Task details
The answer must be an exact copy of the records below, with every picture left out.

Extracted material
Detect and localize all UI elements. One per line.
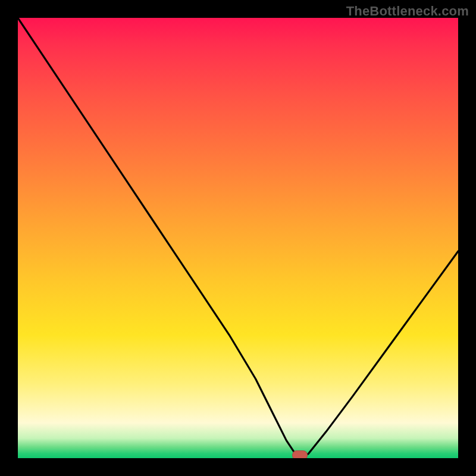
plot-area xyxy=(18,18,458,458)
watermark-text: TheBottleneck.com xyxy=(346,4,469,19)
curve-svg xyxy=(18,18,458,458)
chart-frame: TheBottleneck.com xyxy=(0,0,476,476)
bottleneck-curve-path xyxy=(18,18,458,458)
optimum-marker xyxy=(292,450,308,458)
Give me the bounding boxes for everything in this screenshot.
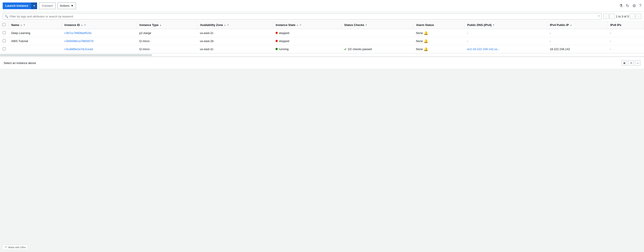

Your response
Detect and localize all UI elements. One per line.
plot-area xyxy=(18,18,458,458)
watermark-text: TheBottleneck.com xyxy=(346,4,469,19)
curve-svg xyxy=(18,18,458,458)
chart-frame: TheBottleneck.com xyxy=(0,0,476,476)
bottleneck-curve-path xyxy=(18,18,458,458)
optimum-marker xyxy=(292,450,308,458)
Give me the bounding boxes for everything in this screenshot.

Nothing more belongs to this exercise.